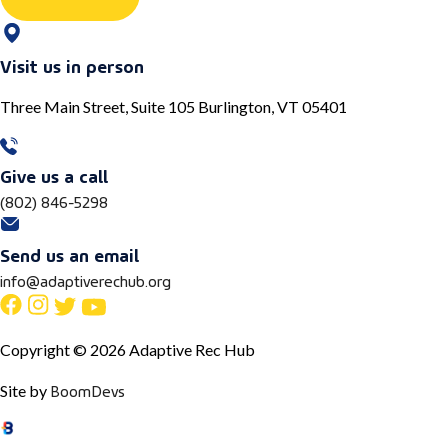
Visit us in person
Three Main Street, Suite 105 Burlington, VT 05401
Give us a call
(802) 846-5298
Send us an email
info@adaptiverechub.org
Copyright © 2026 Adaptive Rec Hub
BoomDevs
Site by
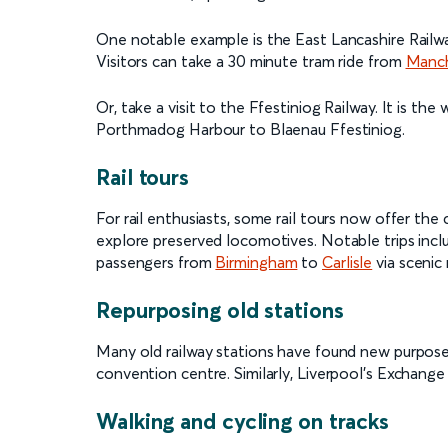
One notable example is the East Lancashire Railwa
Visitors can take a 30 minute tram ride from
Manch
Or, take a visit to the Ffestiniog Railway. It is t
Porthmadog Harbour to Blaenau Ffestiniog.
Rail tours
For rail enthusiasts, some rail tours now offer the
explore preserved locomotives. Notable trips in
passengers from
Birmingham
to
Carlisle
via scenic 
Repurposing old stations
Many old railway stations have found new purposes
convention centre. Similarly, Liverpool’s Exchange
Walking and cycling on tracks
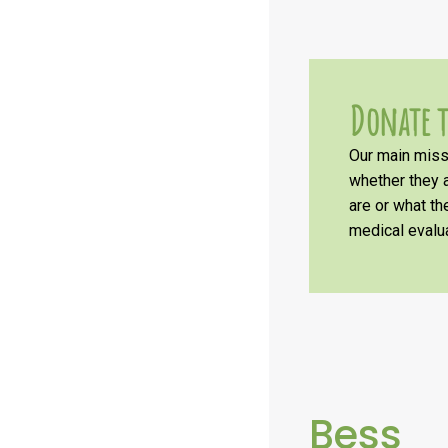
Donate t
Our main missi
whether they a
are or what t
medical evalua
Bess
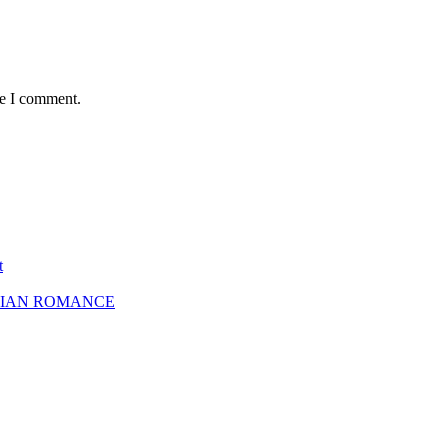
me I comment.
t
SBIAN ROMANCE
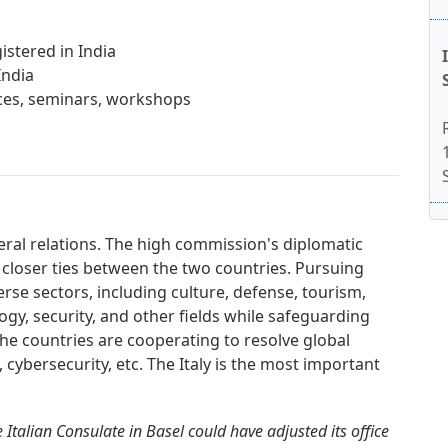
istered in India
India
ences, seminars, workshops
teral relations. The high commission's diplomatic
 closer ties between the two countries. Pursuing
erse sectors, including culture, defense, tourism,
gy, security, and other fields while safeguarding
. The countries are cooperating to resolve global
, cybersecurity, etc. The Italy is the most important
Italian Consulate in Basel could have adjusted its office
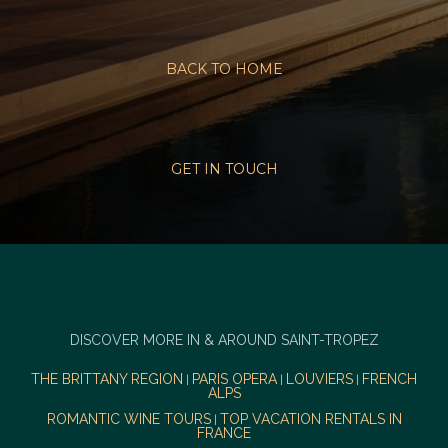
BACK TO HOME
GET IN TOUCH
DISCOVER MORE IN & AROUND SAINT-TROPEZ
THE BRITTANY REGION
PARIS OPERA
LOUVIERS
FRENCH
|
|
|
ALPS
ROMANTIC WINE TOURS
TOP VACATION RENTALS IN
|
FRANCE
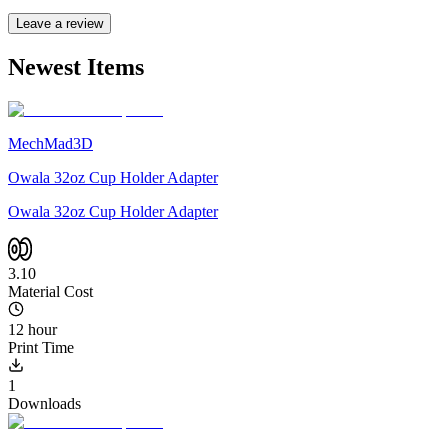
Leave a review
Newest Items
MechMad3D
Owala 32oz Cup Holder Adapter
Owala 32oz Cup Holder Adapter
3.10
Material Cost
12 hour
Print Time
1
Downloads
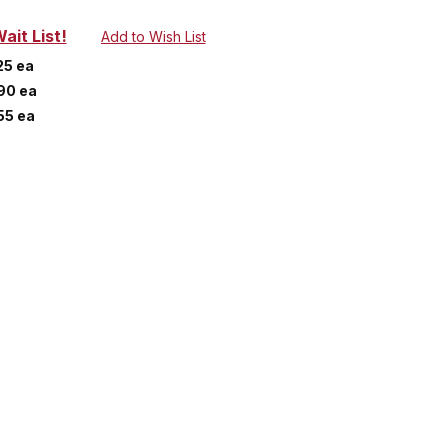
ait List!
25 ea
90 ea
55 ea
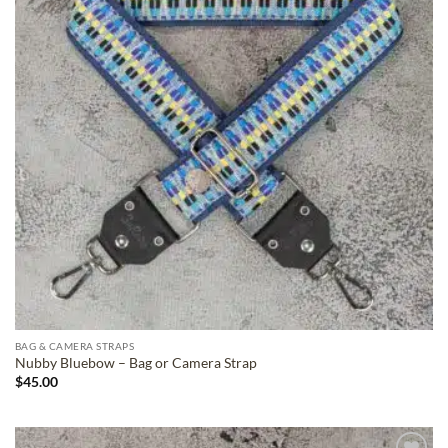
BAG & CAMERA STRAPS
Nubby Bluebow – Bag or Camera Strap
$
45.00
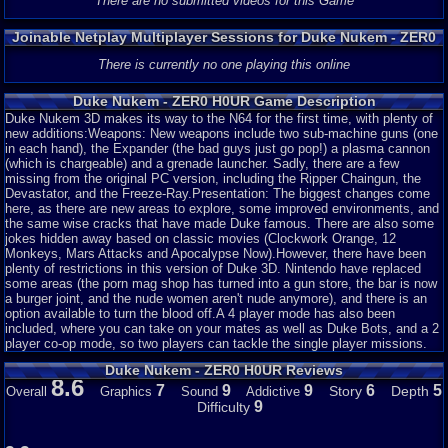
There are no submitted videos for this Game
Joinable Netplay Multiplayer Sessions for Duke Nukem - ZER0
H0UR
There is currently no one playing this online
Duke Nukem - ZER0 H0UR Game Description
Duke Nukem 3D makes its way to the N64 for the first time, with plenty of
new additions:Weapons: New weapons include two sub-machine guns (one
in each hand), the Expander (the bad guys just go pop!) a plasma cannon
(which is chargeable) and a grenade launcher. Sadly, there are a few
missing from the original PC version, including the Ripper Chaingun, the
Devastator, and the Freeze-Ray.Presentation: The biggest changes come
here, as there are new areas to explore, some improved environments, and
the same wise cracks that have made Duke famous. There are also some
jokes hidden away based on classic movies (Clockwork Orange, 12
Monkeys, Mars Attacks and Apocalypse Now).However, there have been
plenty of restrictions in this version of Duke 3D. Nintendo have replaced
some areas (the porn mag shop has turned into a gun store, the bar is now
a burger joint, and the nude women aren't nude anymore), and there is an
option available to turn the blood off.A 4 player mode has also been
included, where you can take on your mates as well as Duke Bots, and a 2
player co-op mode, so two players can tackle the single player missions.
Duke Nukem - ZER0 H0UR Reviews
8.6
7
9
9
6
5
Story
Depth
Overall
Graphics
Sound
Addictive
9
Difficulty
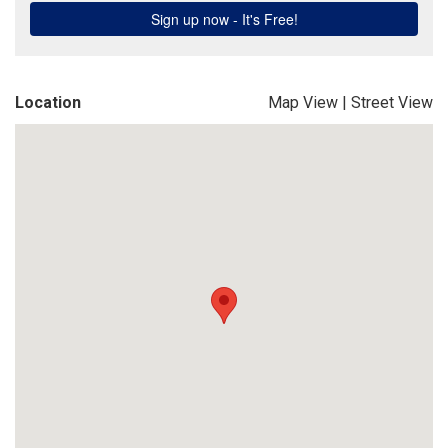
Location
Map View
|
Street View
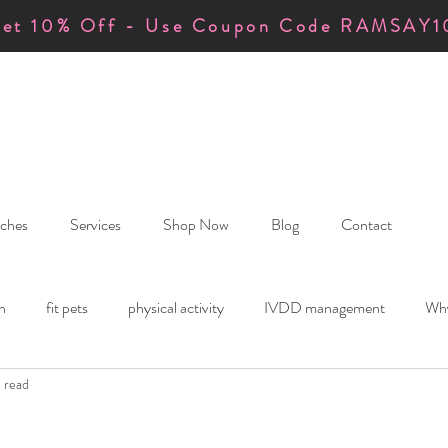
et 10% Off - Use Coupon Code RAMSAY1
ches
Services
Shop Now
Blog
Contact
h
fit pets
physical activity
IVDD management
Why
n read
anding IVDD
Orthotics & Physiotherapy
calm and mindful le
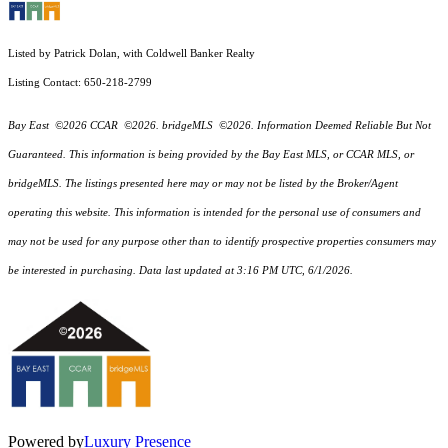
Listed by Patrick Dolan, with Coldwell Banker Realty
Listing Contact: 650-218-2799
Bay East ©2026 CCAR ©2026. bridgeMLS ©2026. Information Deemed Reliable But Not
Guaranteed. This information is being provided by the Bay East MLS, or CCAR MLS, or
bridgeMLS. The listings presented here may or may not be listed by the Broker/Agent
operating this website. This information is intended for the personal use of consumers and
may not be used for any purpose other than to identify prospective properties consumers may
be interested in purchasing. Data last updated at 3:16 PM UTC, 6/1/2026.
Powered by
Luxury Presence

ASSIGNED TASK:
When a line of the data holds the string "areas", pick it out and copy it.

REPLY TO THE TASK:
here, as there are new areas to explore, some improved environments, and
some areas (the porn mag shop has turned into a gun store, the bar is now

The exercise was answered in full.